Mais tarde, Gram Parsons integraria a banda e mudaria o estilo do folk rock para o country e o bluegrass (White também vinha da mesma escola). Na nova formação, eles lançariam o clássico Sweetheart Of The Rodeo. Depois Gram seria demitido (McGinn vivia demitindo membros da conjunto)e, com Chris Hillman (que sairia também), fundaria o Flying Burrito Brothers. Clarence permaneceu e, com Roger, criou cinco álbuns muito bons, Dr. Byrds & Mr. Hyde, Ballad of Easy Rider , o duplo(Untitled), Byrdmaniax e o canto do cisne (ou seria pássaro), Farther Along.

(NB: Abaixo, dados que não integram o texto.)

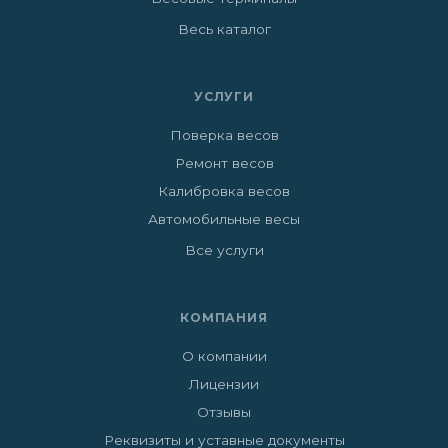
Весь каталог
УСЛУГИ
Поверка весов
Ремонт весов
Калибровка весов
Автомобильные весы
Все услуги
КОМПАНИЯ
О компании
Лицензии
Отзывы
Реквизиты и уставные документы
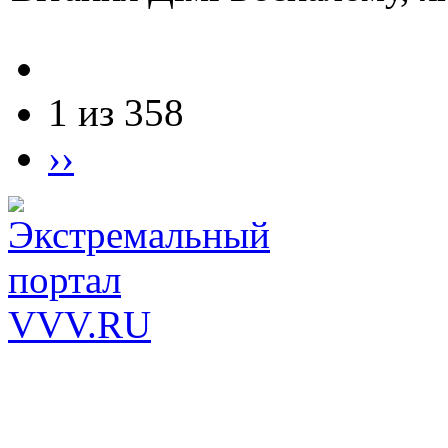
1 из 358
››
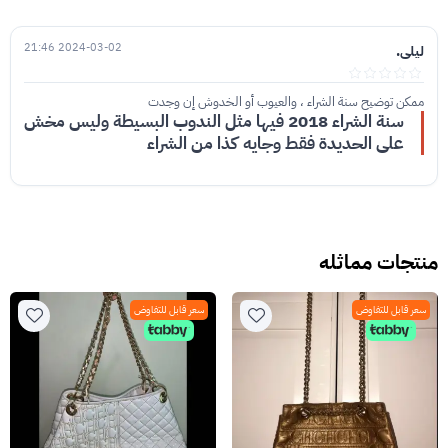
2024-03-02 21:46
ليلى.
ممكن توضيح سنة الشراء ، والعيوب أو الخدوش إن وجدت
سنة الشراء 2018 فيها مثل الندوب البسيطة وليس مخش
على الحديدة فقط وجايه كذا من الشراء
منتجات مماثله
سعر قابل للتفاوض
سعر قابل للتفاوض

Um parêntese: ainda com contrato com a CBS, McGinn resolveu surprenedentemente topar um retorno meio WTF com os membros originais, dessa vez reunidos como um supergrupo, para fecharem de vez o boteco com uma saideira, Byrds, de 73, que eu particularmente acho muito Crosby, Stills, Nash. O álbum não é ruim, muito pelo contrário, mas sempre achei meio absurdo essa reunião — eu ouço o disco, mas é como se não fossem os Byrds. Sem falar na puxada no tapete dos então membros atuais do grupo.

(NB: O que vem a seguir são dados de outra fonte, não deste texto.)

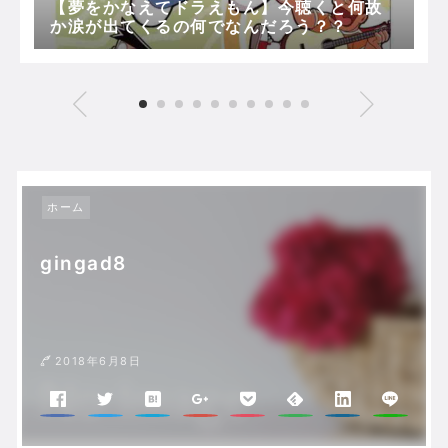
【夢をかなえてドラえもん】今聴くと何故
か涙が出てくるの何でなんだろう？？
ホーム
gingad8
2018年6月8日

Até porque, muito tempo passou e todos desenvolveram carreiras-solo bastante distintas e peculiares, e além do mais, parcia mais um golpe publicitário para alavancar a recém criada Asylum que, depois de contratá-los, tentou contratar Bob Dylan, e conseguiu, por três discos (depois ele retornaria à Columbia).
Farther Along, mesmo que não traga os músicos que notabilizaram o quinteto mundialmente, é mais sincero, repara derrapagens na pós-produção do Byrdmaniax e fecha a discografia deles com estilo. É um tiro curto, sem mixagens ou as orquestrações que descaracterizaram a música deles, no disco anterior.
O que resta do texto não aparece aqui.